An exact copy of the data is needed, but without any of its images.

[Extracted page text data]
------------------------------------------------------------------------

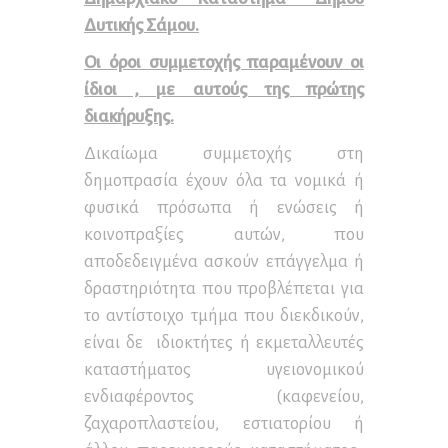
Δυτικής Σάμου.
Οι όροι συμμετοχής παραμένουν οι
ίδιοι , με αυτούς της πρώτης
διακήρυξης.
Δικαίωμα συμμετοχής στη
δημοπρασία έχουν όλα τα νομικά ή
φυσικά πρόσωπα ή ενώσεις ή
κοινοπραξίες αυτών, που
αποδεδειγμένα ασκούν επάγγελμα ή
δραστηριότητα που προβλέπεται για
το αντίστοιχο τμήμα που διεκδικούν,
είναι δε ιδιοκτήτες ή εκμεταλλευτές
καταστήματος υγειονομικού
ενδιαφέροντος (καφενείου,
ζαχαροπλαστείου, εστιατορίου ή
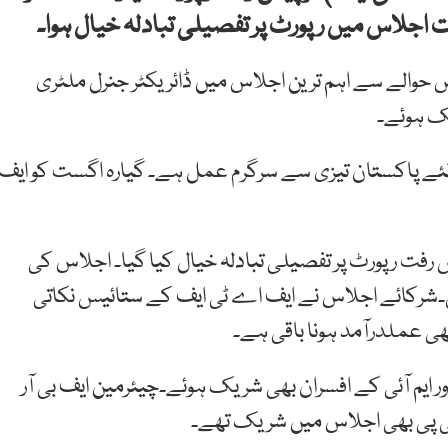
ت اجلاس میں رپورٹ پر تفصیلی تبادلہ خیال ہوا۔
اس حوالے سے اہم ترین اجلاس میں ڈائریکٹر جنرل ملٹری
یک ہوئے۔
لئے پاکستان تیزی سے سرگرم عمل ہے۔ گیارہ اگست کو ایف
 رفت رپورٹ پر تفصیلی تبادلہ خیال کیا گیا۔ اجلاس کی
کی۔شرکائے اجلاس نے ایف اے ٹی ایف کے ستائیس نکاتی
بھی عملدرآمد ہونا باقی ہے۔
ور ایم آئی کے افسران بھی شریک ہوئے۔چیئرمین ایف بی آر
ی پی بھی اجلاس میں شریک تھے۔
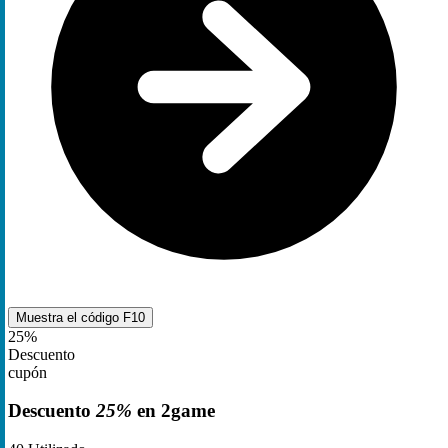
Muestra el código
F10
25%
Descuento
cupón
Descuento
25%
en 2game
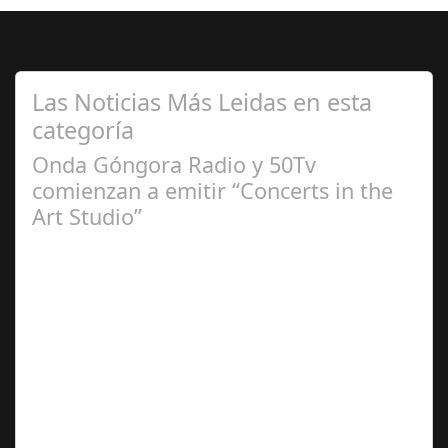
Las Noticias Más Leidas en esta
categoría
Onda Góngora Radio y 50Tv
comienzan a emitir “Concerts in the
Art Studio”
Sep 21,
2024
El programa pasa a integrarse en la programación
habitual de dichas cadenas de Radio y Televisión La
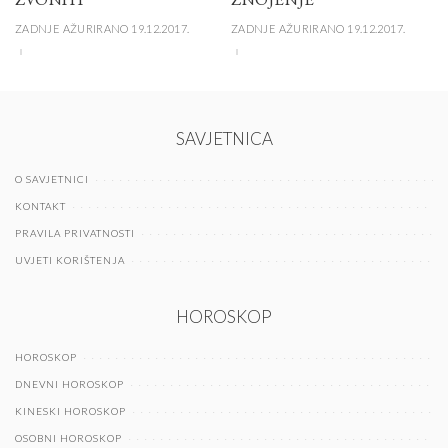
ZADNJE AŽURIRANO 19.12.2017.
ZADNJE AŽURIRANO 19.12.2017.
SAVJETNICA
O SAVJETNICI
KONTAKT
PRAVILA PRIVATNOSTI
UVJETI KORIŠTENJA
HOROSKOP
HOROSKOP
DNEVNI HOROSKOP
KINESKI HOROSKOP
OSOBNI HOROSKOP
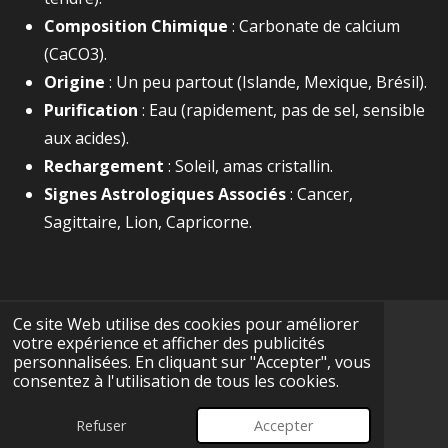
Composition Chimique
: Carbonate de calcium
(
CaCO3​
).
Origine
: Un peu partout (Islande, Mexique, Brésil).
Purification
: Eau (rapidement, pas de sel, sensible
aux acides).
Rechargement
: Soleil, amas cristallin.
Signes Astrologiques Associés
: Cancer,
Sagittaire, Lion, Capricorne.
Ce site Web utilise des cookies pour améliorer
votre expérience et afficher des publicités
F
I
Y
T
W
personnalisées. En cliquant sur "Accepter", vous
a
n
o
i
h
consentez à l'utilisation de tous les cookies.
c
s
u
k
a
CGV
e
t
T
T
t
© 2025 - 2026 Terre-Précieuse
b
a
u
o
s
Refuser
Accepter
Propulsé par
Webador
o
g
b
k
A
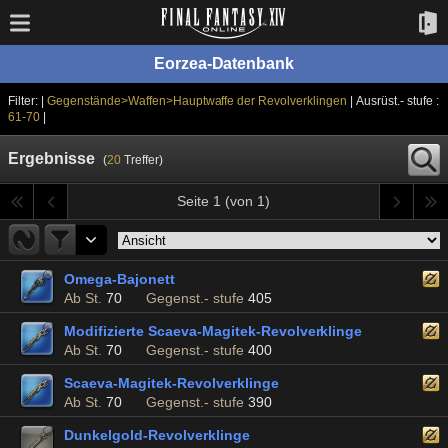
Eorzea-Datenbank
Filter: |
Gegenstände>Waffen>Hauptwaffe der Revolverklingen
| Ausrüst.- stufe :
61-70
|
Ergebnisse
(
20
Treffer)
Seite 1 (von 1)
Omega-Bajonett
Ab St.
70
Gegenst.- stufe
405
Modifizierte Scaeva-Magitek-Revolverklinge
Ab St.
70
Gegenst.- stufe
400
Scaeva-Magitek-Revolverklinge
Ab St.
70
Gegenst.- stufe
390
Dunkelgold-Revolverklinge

------------------------------------------------------------------------

RESULT FOR THIS EXERCISE »
Δυτικής Σάμου.
Οι όροι συμμετοχής παραμένουν οι
ίδιοι , με αυτούς της πρώτης
διακήρυξης.
Δικαίωμα συμμετοχής στη
δημοπρασία έχουν όλα τα νομικά ή
φυσικά πρόσωπα ή ενώσεις ή
κοινοπραξίες αυτών, που
αποδεδειγμένα ασκούν επάγγελμα ή
δραστηριότητα που προβλέπεται για
το αντίστοιχο τμήμα που διεκδικούν,
είναι δε ιδιοκτήτες ή εκμεταλλευτές
καταστήματος υγειονομικού
ενδιαφέροντος (καφενείου,
ζαχαροπλαστείου, εστιατορίου ή
ت اجلاس میں رپورٹ پر تفصیلی تبادلہ خیال ہوا۔
اس حوالے سے اہم ترین اجلاس میں ڈائریکٹر جنرل ملٹری
یک ہوئے۔
لئے پاکستان تیزی سے سرگرم عمل ہے۔ گیارہ اگست کو ایف
 رفت رپورٹ پر تفصیلی تبادلہ خیال کیا گیا۔ اجلاس کی
کی۔شرکائے اجلاس نے ایف اے ٹی ایف کے ستائیس نکاتی
بھی عملدرآمد ہونا باقی ہے۔
ور ایم آئی کے افسران بھی شریک ہوئے۔چیئرمین ایف بی آر
ی پی بھی اجلاس میں شریک تھے۔
Muestra el código
F10
25%
Descuento
cupón
Descuento
25%
en 2game
Las Noticias Más Leidas en esta
categoría
Onda Góngora Radio y 50Tv
comienzan a emitir “Concerts in the
Art Studio”
Sep 21,
2024
El programa pasa a integrarse en la programación
habitual de dichas cadenas de Radio y Televisión La
ZADNJE AŽURIRANO 19.12.2017.
ZADNJE AŽURIRANO 19.12.2017.
SAVJETNICA
O SAVJETNICI
KONTAKT
PRAVILA PRIVATNOSTI
UVJETI KORIŠTENJA
HOROSKOP
HOROSKOP
DNEVNI HOROSKOP
KINESKI HOROSKOP
OSOBNI HOROSKOP
Composition Chimique
: Carbonate de calcium
(
CaCO3​
).
Origine
: Un peu partout (Islande, Mexique, Brésil).
Purification
: Eau (rapidement, pas de sel, sensible
aux acides).
Rechargement
: Soleil, amas cristallin.
Signes Astrologiques Associés
: Cancer,
Sagittaire, Lion, Capricorne.
Ce site Web utilise des cookies pour améliorer
votre expérience et afficher des publicités
F
I
Y
T
W
personnalisées. En cliquant sur "Accepter", vous
a
n
o
i
h
consentez à l'utilisation de tous les cookies.
c
s
u
k
a
CGV
e
t
T
T
t
© 2025 - 2026 Terre-Précieuse
b
a
u
o
s
Refuser
Accepter
Propulsé par
Webador
o
g
b
k
A
Eorzea-Datenbank
Filter: |
Gegenstände>Waffen>Hauptwaffe der Revolverklingen
| Ausrüst.- stufe :
61-70
|
Ergebnisse
(
20
Treffer)
Seite 1 (von 1)
Omega-Bajonett
Ab St.
70
Gegenst.- stufe
405
Modifizierte Scaeva-Magitek-Revolverklinge
Ab St.
70
Gegenst.- stufe
400
Scaeva-Magitek-Revolverklinge
Ab St.
70
Gegenst.- stufe
390
Dunkelgold-Revolverklinge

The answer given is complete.